03/23/2026
Most women think inflammation means swollen joints, body aches, or feeling sore after a long day.
But the kind of inflammation I see driving weight gain in women with Hashimoto’s and Graves’ is much quieter than that.
It is happening in the gut and immune system and it shows up as elevated antibodies long before it shows up as stubborn weight.
When the gut is inflamed, the immune system stays activated, and that changes how your body uses thyroid hormone and burns fat.
On top of that, your liver and bile are responsible for calming the gut (and therefore the immune system), converting hormones, and clearing them out when they are used by the cells.
If that system slows down, those hormones recirculate and create even more imbalance, which can make weight feel stuck no matter how little or how clean you eat.

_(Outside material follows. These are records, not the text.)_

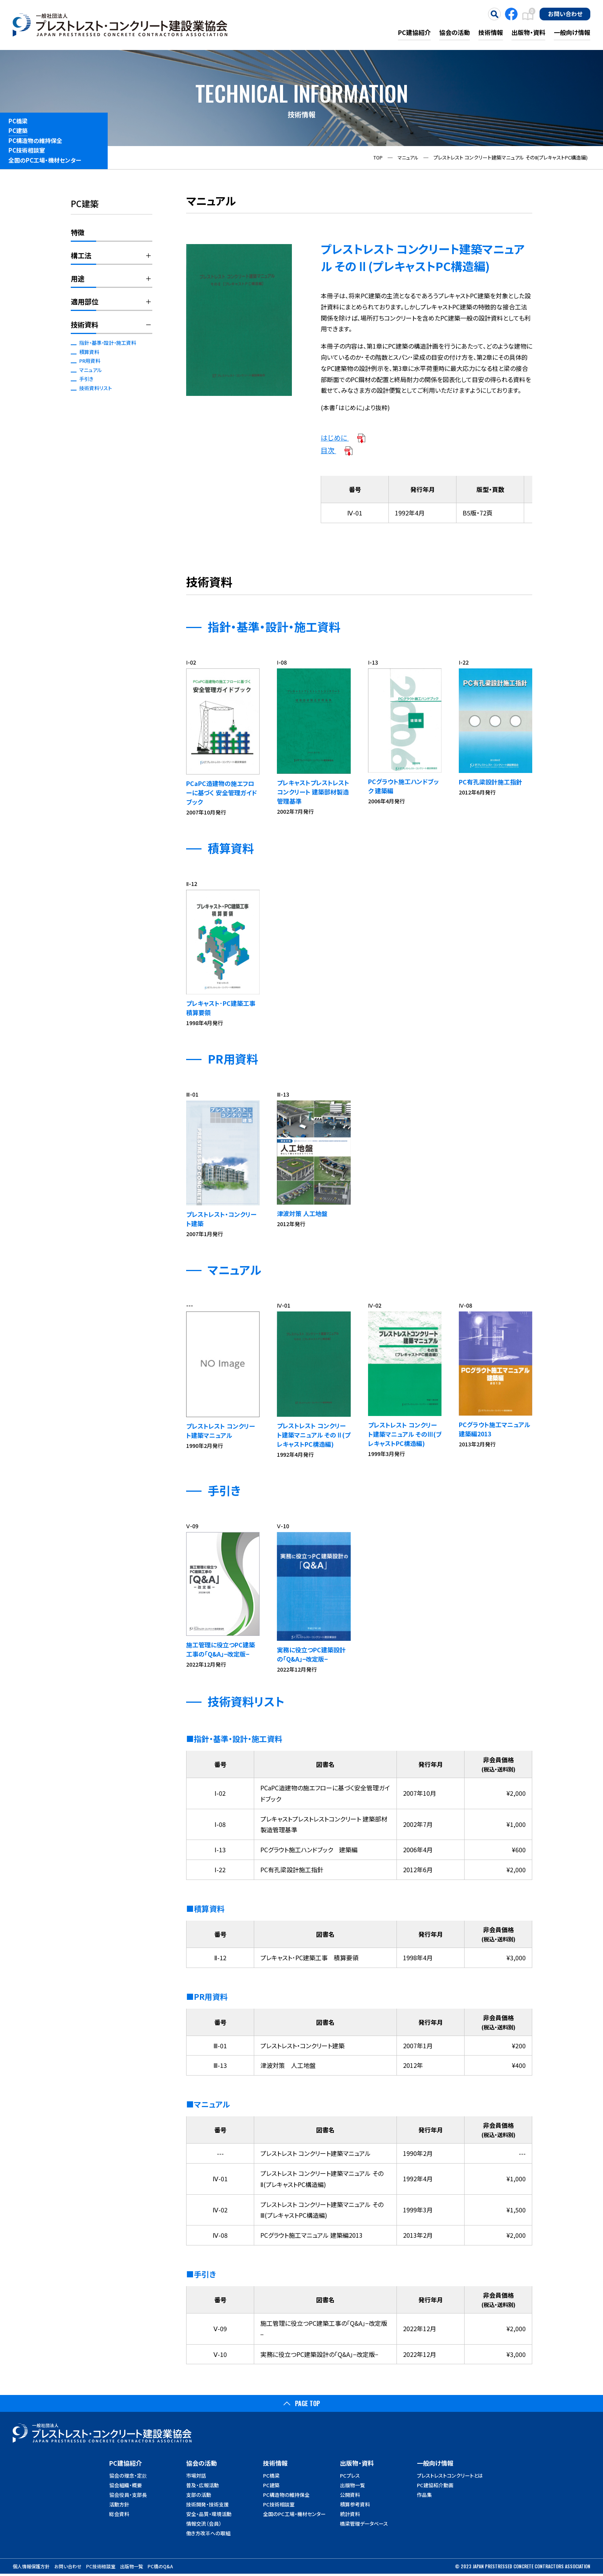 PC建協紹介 (414, 32)
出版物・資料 (528, 32)
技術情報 (490, 32)
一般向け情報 (572, 32)
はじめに (343, 437)
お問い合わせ (565, 13)
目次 (337, 450)
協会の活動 (454, 32)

This is why eating less and moving more often stops working for women in postpartum, perimenopause, or menopause with elevated antibodies AND swinging hormones that bog down the liver and bile flow.
And here’s the kicker:
When you start cutting more and more foods, it slows down bile flow, which your body needs to keep things moving out.
Less flow means more buildup, more immune activation, and more frustrating weight gain. (This is extra loud for women who have lost their gallbladder!)
The most helpful step is not cutting calories or spending hours in the gym.
It’s understanding what is actually triggering the inflammation in your body so you can work with it instead of against it.